The Toads of St Crispin's
Fire, droughts, groundworks, new builds, being flattened - one of the largest communities of toads in Northamptonshire has been facing a real threat of extinction. Until local people stepped in!
For many years an important population of toads had been migrating back to breed at a large reservoir on the former site of an old pioneering psychiatric hospital at St Crispin’s (formerly known as Berrywood) in Northampton – with a nearby wood providing the perfect habitat for hibernation and foraging. But soon after the hospital was closed in 1995, its extensive grounds were sold for housing and the toads’ reservoir was filled in. A fire in the main house followed and, despite the toads’ finding an area of water elsewhere on the site, they were still having to navigate a busy road with kerbs and drains to get there with many not surviving the journey. Now however, after the intervention of local residents including David Baker, a CPRE volunteer, and Anissa Beale, together with the UK amphibian charity Froglife, the toads have been reprieved and now have a new home.
Working closely with both the local community and the council, David and Anissa approached Froglife to develop an impact assessment and site proposal for the creation of a new breeding site for the toads within their existing hibernation area of Berrywood woods. A suitable site was found and a 15m x10m pond dug – of sufficient size to support this toad population - and it was finally completed in February 2020, just before lockdown and the traditional toad migration/breeding season. However, not quite ‘out of the woods’ yet, with water levels needing to rise naturally to suitable levels, some toads, finding the new pond to their liking, had already laid spawn in these dangerously low levels. David, Anissa and some of the other toad patrollers stepped in to rescue the new toadspawn from drying out and hand reared a large number of the toadlets at home before releasing them back near the site in batches in the summer of 2020.

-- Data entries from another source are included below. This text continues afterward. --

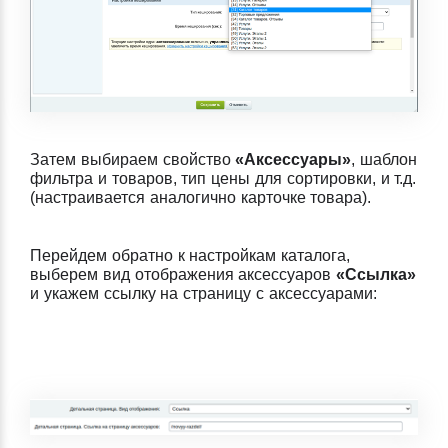
Затем выбираем свойство
«Аксессуары»
, шаблон
фильтра и товаров, тип цены для сортировки, и т.д.
(настраивается аналогично карточке товара).
Перейдем обратно к настройкам каталога,
выберем вид отображения аксессуаров
«Ссылка»
и укажем ссылку на страницу с аксессуарами:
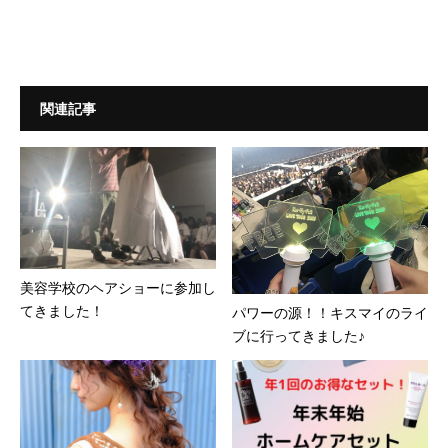
関連記事
美容学校のヘアショーに参加し
てきました！
パワーの源！！キスマイのライ
ブに行ってきました♪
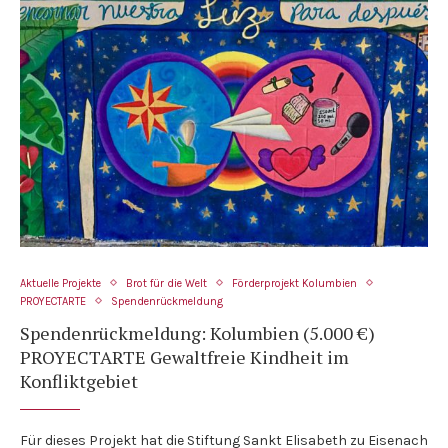
Aktuelle Projekte
Brot für die Welt
Förderprojekt Kolumbien
PROYECTARTE
Spendenrückmeldung
Spendenrückmeldung: Kolumbien (5.000 €)
PROYECTARTE Gewaltfreie Kindheit im
Konfliktgebiet
Für dieses Projekt hat die Stiftung Sankt Elisabeth zu Eisenach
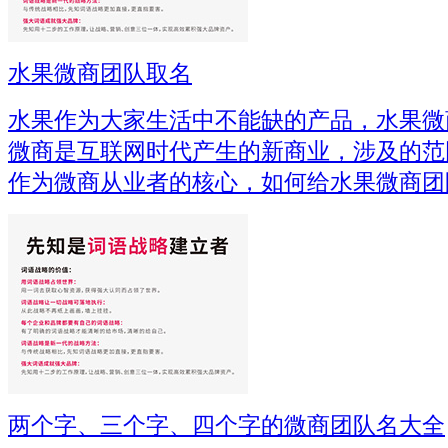
水果微商团队取名
水果作为大家生活中不能缺的产品，水果微
微商是互联网时代产生的新商业，涉及的范
作为微商从业者的核心，如何给水果微商团
两个字、三个字、四个字的微商团队名大全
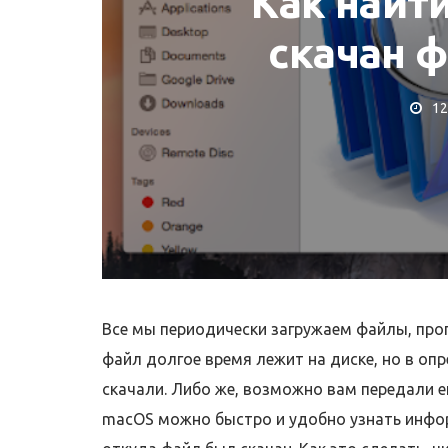
Как найт
скачан ф
12
КОРИСНІ ПОРАДИ ТА ОГ
 IMAC
Де купити MacBoo
 iMac
Як перевірити?
Все мы периодически загружаем файлы, прогр
файл долгое время лежит на диске, но в о
скачали. Либо же, возможно вам передали е
macOS можно быстро и удобно узнать инфор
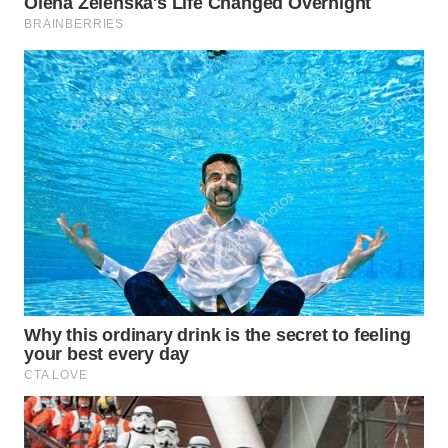
WAHANA
LISTRIK
WAHANA
TRAVEL
WAHANA
TV
WAHANANEWS
ID
WAHANANEWS
CO ID
WAHANANEWS
NET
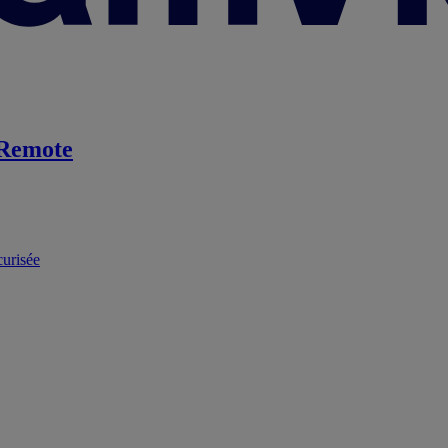
Remote
curisée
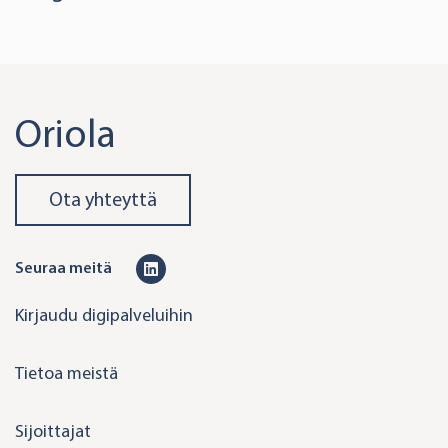
Oriola
Ota yhteyttä
L
Seuraa meitä
i
Kirjaudu digipalveluihin
n
k
Tietoa meistä
e
d
Sijoittajat
i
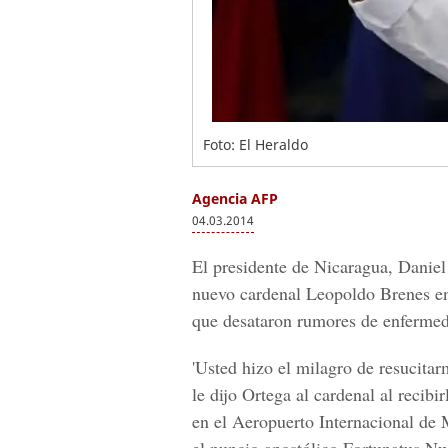
Foto: El Heraldo
Agencia AFP
04.03.2014
El presidente de Nicaragua, Daniel 
nuevo cardenal Leopoldo Brenes en 
que desataron rumores de enfermed
'Usted hizo el milagro de resucita
le dijo Ortega al cardenal al recib
en el Aeropuerto Internacional de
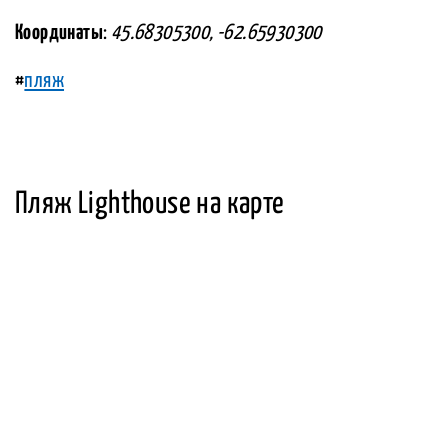
Координаты
:
45.68305300, -62.65930300
#
пляж
Пляж Lighthouse на карте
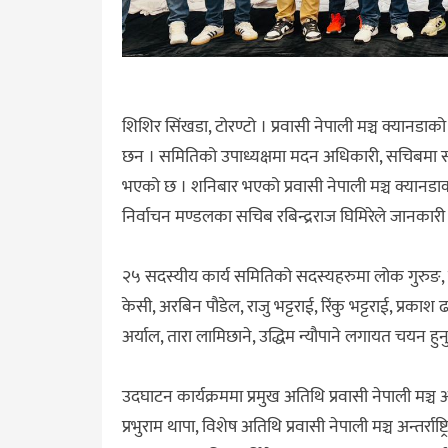
शिशिर सिंखडा, टोरण्टो । प्रवासी नेपाली मञ्च क्यान
छन । समितिको उपाध्यक्षमा मदन अधिकारी, सचिबमा सन
भएको छ । शनिबार भएको प्रवासी नेपाली मञ्च क्यानडा
निर्वाचन मण्डलका सचिब रबिन्द्रराज घिमिरेले जानकारी
२५ सदस्यीय कार्य समितिको सदस्यहरुमा लोक गुरुङ, के
केसी, अरबिन पौडेल, राजु भट्टराई, रिंकु भट्टराई, प्रकाश 
अर्याल, तारा लामिछाने, उद्धिम न्यौपाने लगायत चयन ह
उदघाटन कार्यक्रममा प्रमुख अतिथि प्रवासी नेपाली मञ्च 
प्रभुराम थापा, विशेष अतिथि प्रवासी नेपाली मञ्च अन्तर्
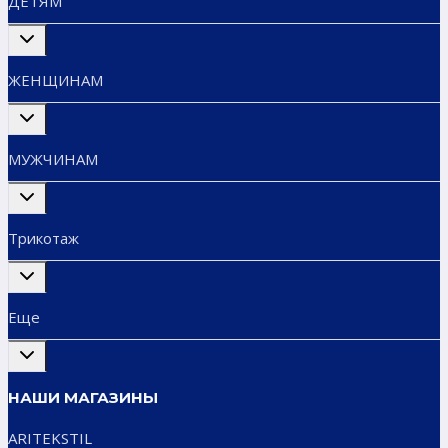
ДЕТЯМ
Переключить
дочернее
меню
ЖЕНЩИНАМ
Переключить
дочернее
меню
МУЖЧИНАМ
Переключить
дочернее
меню
Трикотаж
Переключить
дочернее
меню
Еще
Переключить
дочернее
меню
НАШИ МАГАЗИНЫ
ARITEKSTIL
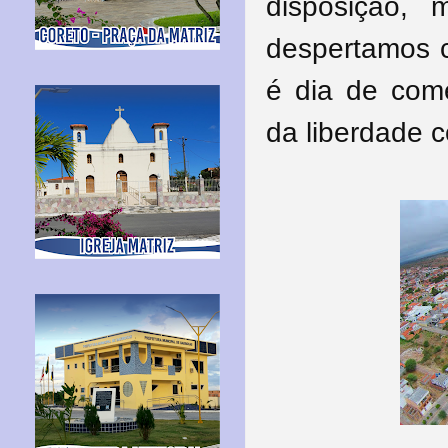
disposição,
despertamos c
é dia de come
da liberdade c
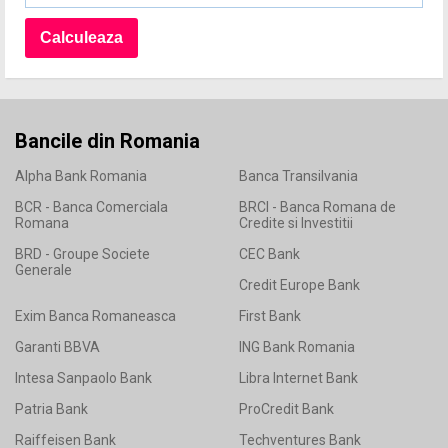
Bancile din Romania
Alpha Bank Romania
Banca Transilvania
BCR - Banca Comerciala
BRCI - Banca Romana de
Romana
Credite si Investitii
BRD - Groupe Societe
CEC Bank
Generale
Credit Europe Bank
Exim Banca Romaneasca
First Bank
Garanti BBVA
ING Bank Romania
Intesa Sanpaolo Bank
Libra Internet Bank
Patria Bank
ProCredit Bank
Raiffeisen Bank
Techventures Bank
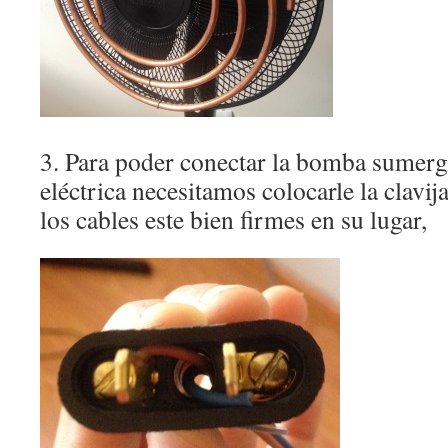
3. Para poder conectar la bomba sumergi
eléctrica necesitamos colocarle la clavij
los cables este bien firmes en su lugar,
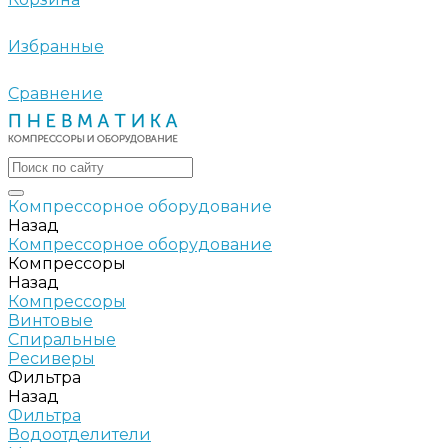
Избранные
Сравнение
Компрессорное оборудование
Назад
Компрессорное оборудование
Компрессоры
Назад
Компрессоры
Винтовые
Спиральные
Ресиверы
Фильтра
Назад
Фильтра
Водоотделители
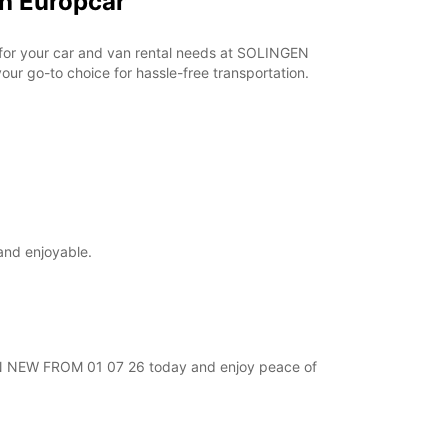
h Europcar
r for your car and van rental needs at SOLINGEN
ur go-to choice for hassle-free transportation.
and enjoyable.
NGEN NEW FROM 01 07 26 today and enjoy peace of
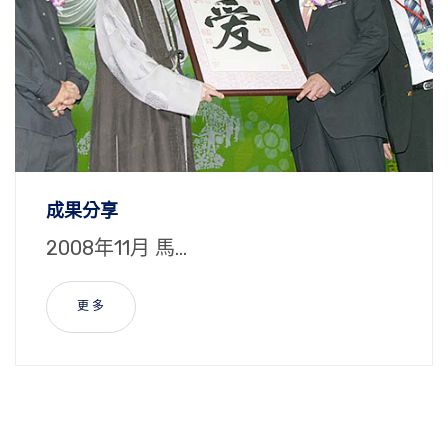
成果分享
2008年11月 馬...
更 多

The toads’ subsequent breeding season in spring this year has been successful and a large number of toadlets (as well as newts and diving beetles) has recently been recorded in the pond, with the toads due to make their way from the pond into the surrounding woods over the coming few months. David, Anissa, local volunteers and Froglife are now due to complete the project over the summer with the planting of a native mix of vegetation around the pond perimeter, the building of hibernacula and training on amphibian ID.
This has been a fantastic collaborative project that has succeeded in its aim to save the Toads of St Crispin’s with the creation of a new breeding pond and enhanced terrestrial habitat. It has highlighted how community action, in partnership with local councils (in this case Northampton Borough Council) and charities (Froglife), can result in real progress on the ground and the safeguarding of important natural habitats and wildlife. We hope that this project will generate interest in the importance of the wildlife right on our doorstep and that it will encourage people – young and old - to get involved in wildlife conservation.